Il direttore: “Padre Fabrizio era uno che ha annullato se stesso per gli altri”. E i poliziotti lo sentono già santo

Sono stati i detenuti e gli operatori penitenziari di Spini di Gardolo, ai quali “ogni mattina portava un sorriso e un incoraggiamento”, a chiedere di poterlo salutare per l'ultima volta. E così mercoledì mattina il feretro è stato collocato davanti al crocifisso al centro della cappella in un’atmosfera raccolta, silenziosa, di preghiera e di dialoghi muti bagnati dalle lacrime. Un inconsueto “ritorno in carcere”, documentato dal nostro fotografo Gianni Zotta, al quale è stato concesso il permesso dal direttore della Casa Circondariale Marco Pappalardo: “Per me padre Fabrizio – ci ha testimoniato il direttore – era semplicemente uno che ha saputo annullare se stesso per gli altri. Con quel che ne consegue”.

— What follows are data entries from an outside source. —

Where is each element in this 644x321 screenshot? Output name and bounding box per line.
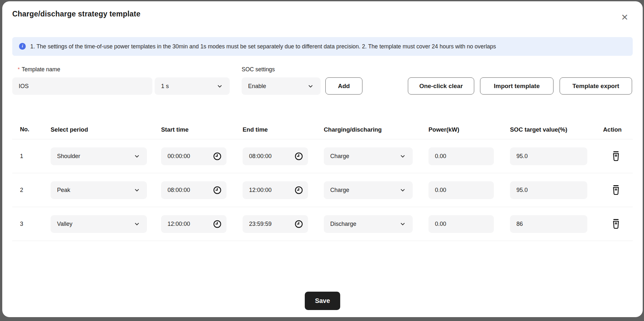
- col-header-start-time: Start time: [161, 126, 243, 133]
- page-title: Charge/discharge strategy template: [12, 10, 140, 18]
- mode-select[interactable]: 1 s: [155, 77, 230, 95]
- start-time-input[interactable]: 08:00:00: [161, 181, 226, 199]
- power-input[interactable]: 0.00: [428, 147, 494, 165]
- col-header-no: No.: [12, 126, 51, 133]
- delete-row-button[interactable]: [610, 149, 622, 163]
- chevron-down-icon: [216, 83, 223, 90]
- template-name-value: IOS: [19, 83, 29, 90]
- chevron-down-icon: [399, 153, 406, 160]
- clock-icon: [294, 219, 303, 229]
- table-header-row: No. Select period Start time End time Ch…: [12, 120, 633, 139]
- delete-row-button[interactable]: [610, 217, 622, 231]
- strategy-table: No. Select period Start time End time Ch…: [12, 120, 633, 241]
- col-header-power: Power(kW): [428, 126, 510, 133]
- charge-discharge-template-dialog: Charge/discharge strategy template ✕ i 1…: [2, 1, 643, 317]
- period-select[interactable]: Shoulder: [51, 147, 147, 165]
- row-number: 2: [12, 187, 51, 194]
- trash-icon: [611, 150, 621, 162]
- clock-icon: [213, 186, 222, 195]
- table-row: 2 Peak 08:00:00 12:00:00 Charge 0.00 95.…: [12, 173, 633, 207]
- info-icon: i: [19, 43, 26, 50]
- col-header-soc-target: SOC target value(%): [510, 126, 599, 133]
- row-number: 1: [12, 153, 51, 160]
- chevron-down-icon: [399, 186, 406, 194]
- soc-selected-value: Enable: [248, 83, 266, 90]
- col-header-charging-discharging: Charging/discharing: [324, 126, 428, 133]
- soc-target-input[interactable]: 86: [510, 215, 587, 233]
- template-name-input[interactable]: IOS: [12, 77, 152, 95]
- clock-icon: [213, 152, 222, 161]
- table-row: 1 Shoulder 00:00:00 08:00:00 Charge 0.00…: [12, 139, 633, 173]
- row-number: 3: [12, 221, 51, 227]
- end-time-input[interactable]: 23:59:59: [243, 215, 308, 233]
- add-button[interactable]: Add: [325, 77, 362, 95]
- chevron-down-icon: [133, 220, 140, 227]
- save-button[interactable]: Save: [305, 292, 340, 310]
- trash-icon: [611, 218, 621, 230]
- end-time-input[interactable]: 12:00:00: [243, 181, 308, 199]
- period-select[interactable]: Valley: [51, 215, 147, 233]
- table-row: 3 Valley 12:00:00 23:59:59 Discharge 0.0…: [12, 207, 633, 241]
- chevron-down-icon: [133, 153, 140, 160]
- charge-mode-select[interactable]: Discharge: [324, 215, 413, 233]
- banner-text: 1. The settings of the time-of-use power…: [30, 42, 496, 51]
- one-click-clear-button[interactable]: One-click clear: [408, 77, 474, 95]
- soc-target-input[interactable]: 95.0: [510, 147, 587, 165]
- chevron-down-icon: [307, 83, 314, 90]
- col-header-select-period: Select period: [51, 126, 161, 133]
- soc-settings-label: SOC settings: [242, 66, 275, 73]
- power-input[interactable]: 0.00: [428, 215, 494, 233]
- close-icon[interactable]: ✕: [619, 12, 630, 23]
- start-time-input[interactable]: 00:00:00: [161, 147, 226, 165]
- col-header-action: Action: [599, 126, 633, 133]
- clock-icon: [294, 186, 303, 195]
- delete-row-button[interactable]: [610, 183, 622, 197]
- template-name-label: *Template name: [18, 66, 60, 73]
- template-export-button[interactable]: Template export: [560, 77, 632, 95]
- col-header-end-time: End time: [243, 126, 324, 133]
- start-time-input[interactable]: 12:00:00: [161, 215, 226, 233]
- trash-icon: [611, 184, 621, 196]
- soc-target-input[interactable]: 95.0: [510, 181, 587, 199]
- mode-selected-value: 1 s: [161, 83, 169, 90]
- required-asterisk: *: [18, 67, 20, 72]
- chevron-down-icon: [133, 186, 140, 194]
- info-banner: i 1. The settings of the time-of-use pow…: [12, 37, 633, 56]
- clock-icon: [213, 219, 222, 229]
- charge-mode-select[interactable]: Charge: [324, 147, 413, 165]
- end-time-input[interactable]: 08:00:00: [243, 147, 308, 165]
- power-input[interactable]: 0.00: [428, 181, 494, 199]
- chevron-down-icon: [399, 220, 406, 227]
- charge-mode-select[interactable]: Charge: [324, 181, 413, 199]
- clock-icon: [294, 152, 303, 161]
- soc-settings-select[interactable]: Enable: [242, 77, 321, 95]
- import-template-button[interactable]: Import template: [480, 77, 553, 95]
- period-select[interactable]: Peak: [51, 181, 147, 199]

Oltre ad alcuni familiari a questo momento hanno partecipato anche alcuni frati e volontari del carcere: tra loro anche Cristina e Shoma, volontari che ogni domenica affiancavano padre Fabrizio nella Messa e nei laboratori, come la realizzazione del presepe: “Questa mattina nella cappella del carcere abbiamo vissuto un momento di forte commozione: i detenuti si sono tutti raccolti in preghiera, anche mussulmani e di altre fedi religiose, insieme con il personale penitenziario. Li abbiamo confortati con un abbraccio uno ad uno, ricordando loro gli incoraggiamenti ricevuti da padre Fabrizio, che ripeteva di aggrapparci con corda doppia a Gesù e andare avanti a testa alta senza paura. Lui sarà sempre al nostro fianco”.  E concludono: “Ci ha insegnato a rimboccarci le maniche, a prenderci cura degli altri e ad asciugarci le lacrime dopo i momenti di tristezza, perché un mondo migliore è possibile”.

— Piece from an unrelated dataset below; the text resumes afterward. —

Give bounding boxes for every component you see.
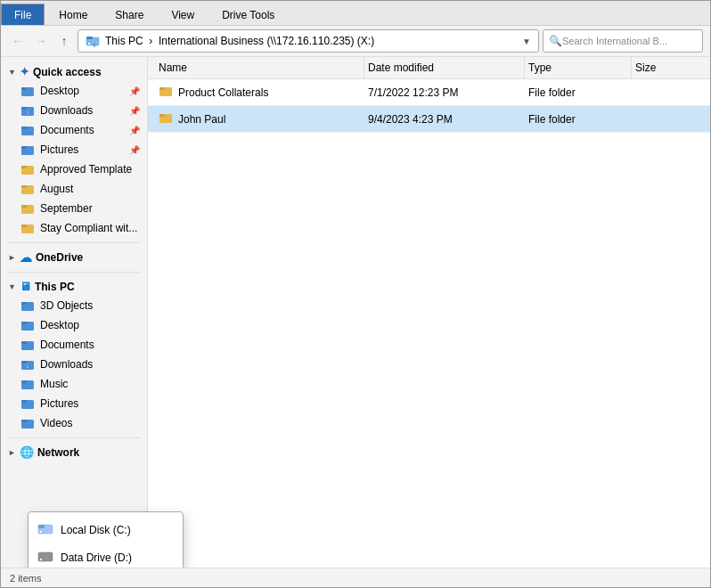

Un ex detenuto incontrando il vescovo in città gli ha confidato: “Per me padre Fabrizio è stato strumento di misericordia” e “questa misericordia – commentava in Duomo mons. Tisi – di volta in volta sapeva alternare i colori caldi della tenerezza, con quelli forti di chi guarda in faccia i problemi e cerca di risolverli. Una misericordia che investiva in fiducia e con stupore e gioia riusciva a trovare in ogni persona il tesoro del bello e del buono. E così sapeva essere vicino ai detenuti, come alla polizia penitenziaria e al personale del carcere”.

Anche i due poliziotti del carcere che hanno pregato per lui in Duomo – prima di portare a spalla la bara – hanno detto con commozione di aver trovato in lui “capacità di ascolto e luce nelle difficoltà”, tracce di una santità già riconosciuta col saluto finale: “grazie, san Fabrizio Forti!”.

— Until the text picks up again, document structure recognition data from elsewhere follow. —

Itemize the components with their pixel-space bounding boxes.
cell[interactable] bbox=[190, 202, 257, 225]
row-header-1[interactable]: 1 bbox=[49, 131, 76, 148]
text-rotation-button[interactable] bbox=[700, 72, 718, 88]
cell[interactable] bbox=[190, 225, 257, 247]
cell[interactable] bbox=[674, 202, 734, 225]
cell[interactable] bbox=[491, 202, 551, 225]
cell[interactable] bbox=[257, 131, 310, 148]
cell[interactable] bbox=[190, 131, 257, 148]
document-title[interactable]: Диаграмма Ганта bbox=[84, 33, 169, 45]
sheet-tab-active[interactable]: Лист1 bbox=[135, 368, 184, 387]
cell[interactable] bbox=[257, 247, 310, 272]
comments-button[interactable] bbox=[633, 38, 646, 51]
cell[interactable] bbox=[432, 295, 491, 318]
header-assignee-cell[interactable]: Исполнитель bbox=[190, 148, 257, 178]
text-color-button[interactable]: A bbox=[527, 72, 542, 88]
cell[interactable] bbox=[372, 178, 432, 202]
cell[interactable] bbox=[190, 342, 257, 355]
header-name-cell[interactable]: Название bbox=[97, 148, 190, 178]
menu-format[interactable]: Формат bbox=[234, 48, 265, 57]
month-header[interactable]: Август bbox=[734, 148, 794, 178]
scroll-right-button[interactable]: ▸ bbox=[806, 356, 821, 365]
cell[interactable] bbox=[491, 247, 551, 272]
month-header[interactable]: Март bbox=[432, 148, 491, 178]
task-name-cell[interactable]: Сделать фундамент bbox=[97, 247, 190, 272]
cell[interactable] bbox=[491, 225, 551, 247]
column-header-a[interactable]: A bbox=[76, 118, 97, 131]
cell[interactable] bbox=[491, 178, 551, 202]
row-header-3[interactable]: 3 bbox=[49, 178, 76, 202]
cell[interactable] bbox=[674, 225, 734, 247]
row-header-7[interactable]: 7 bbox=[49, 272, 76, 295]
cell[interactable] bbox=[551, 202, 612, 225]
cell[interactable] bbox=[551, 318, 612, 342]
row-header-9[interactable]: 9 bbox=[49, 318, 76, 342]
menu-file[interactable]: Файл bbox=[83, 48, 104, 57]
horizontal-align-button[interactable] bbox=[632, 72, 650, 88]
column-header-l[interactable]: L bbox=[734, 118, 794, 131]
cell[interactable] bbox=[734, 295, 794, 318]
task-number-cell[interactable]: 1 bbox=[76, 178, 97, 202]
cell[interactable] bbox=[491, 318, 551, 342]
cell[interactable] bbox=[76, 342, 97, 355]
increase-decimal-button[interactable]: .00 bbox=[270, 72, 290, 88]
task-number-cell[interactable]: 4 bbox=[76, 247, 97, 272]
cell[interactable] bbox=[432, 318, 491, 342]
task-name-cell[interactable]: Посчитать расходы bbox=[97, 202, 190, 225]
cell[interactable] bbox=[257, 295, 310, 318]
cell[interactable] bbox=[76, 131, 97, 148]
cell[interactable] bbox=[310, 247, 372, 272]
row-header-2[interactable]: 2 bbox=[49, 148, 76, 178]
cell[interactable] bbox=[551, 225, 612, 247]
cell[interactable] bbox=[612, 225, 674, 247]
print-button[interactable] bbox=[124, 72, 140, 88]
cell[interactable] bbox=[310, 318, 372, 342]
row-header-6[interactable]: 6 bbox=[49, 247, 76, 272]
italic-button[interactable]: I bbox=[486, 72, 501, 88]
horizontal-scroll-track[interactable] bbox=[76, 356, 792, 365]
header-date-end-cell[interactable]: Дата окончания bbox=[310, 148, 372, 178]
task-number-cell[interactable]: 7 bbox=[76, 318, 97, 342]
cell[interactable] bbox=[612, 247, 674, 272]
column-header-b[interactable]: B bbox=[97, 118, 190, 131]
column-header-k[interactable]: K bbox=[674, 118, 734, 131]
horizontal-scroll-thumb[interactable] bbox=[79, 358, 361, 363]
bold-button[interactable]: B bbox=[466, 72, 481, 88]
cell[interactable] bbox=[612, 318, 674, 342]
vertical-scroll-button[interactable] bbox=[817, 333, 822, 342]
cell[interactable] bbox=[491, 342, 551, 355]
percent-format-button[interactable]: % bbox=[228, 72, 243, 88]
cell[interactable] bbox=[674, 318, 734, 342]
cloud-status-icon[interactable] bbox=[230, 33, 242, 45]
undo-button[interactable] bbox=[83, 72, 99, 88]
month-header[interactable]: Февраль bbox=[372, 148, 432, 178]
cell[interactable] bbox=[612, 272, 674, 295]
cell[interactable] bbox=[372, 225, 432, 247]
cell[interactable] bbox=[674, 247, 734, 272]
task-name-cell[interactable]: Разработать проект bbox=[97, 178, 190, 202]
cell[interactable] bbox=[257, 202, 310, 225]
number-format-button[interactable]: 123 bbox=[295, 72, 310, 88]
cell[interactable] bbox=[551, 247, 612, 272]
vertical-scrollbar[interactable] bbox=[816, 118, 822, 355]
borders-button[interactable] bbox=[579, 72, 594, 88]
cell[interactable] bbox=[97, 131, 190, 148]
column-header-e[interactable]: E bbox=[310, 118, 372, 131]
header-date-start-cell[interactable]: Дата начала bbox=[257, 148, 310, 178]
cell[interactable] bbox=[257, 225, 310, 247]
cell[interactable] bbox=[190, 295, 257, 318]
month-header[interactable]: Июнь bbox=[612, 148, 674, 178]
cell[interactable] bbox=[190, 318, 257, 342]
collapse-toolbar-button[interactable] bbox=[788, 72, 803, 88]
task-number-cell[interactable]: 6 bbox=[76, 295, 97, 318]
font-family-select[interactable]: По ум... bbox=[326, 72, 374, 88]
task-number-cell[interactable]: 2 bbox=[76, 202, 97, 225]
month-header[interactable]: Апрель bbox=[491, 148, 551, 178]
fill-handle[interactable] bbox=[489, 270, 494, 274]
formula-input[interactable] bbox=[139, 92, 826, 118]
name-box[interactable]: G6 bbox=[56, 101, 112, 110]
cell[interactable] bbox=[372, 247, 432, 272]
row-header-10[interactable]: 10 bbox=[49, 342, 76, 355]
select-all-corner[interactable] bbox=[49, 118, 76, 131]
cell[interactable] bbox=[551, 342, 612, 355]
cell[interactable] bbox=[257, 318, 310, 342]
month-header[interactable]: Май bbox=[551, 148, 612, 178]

Tra tante persone che dentro il carcere collaboravano ancora con padre Fabrizio anche Piergiorgio Bortolotti, già suo compagno di cammino per 10 anni al Punto d’Incontro: “Era una persona profondamente umana – ha detto a caldo a radio Trentino inBlu – ironica, divertente, di grande spessore. Sapeva guardare gli altri all’altezza degli occhi, senza porsi su un piedistallo. Sarà impossibile sostituirlo, ma dobbiamo cercare di mantenere gli impegni nelle attività che lui ha avviato a favore delle persone in difficoltà”.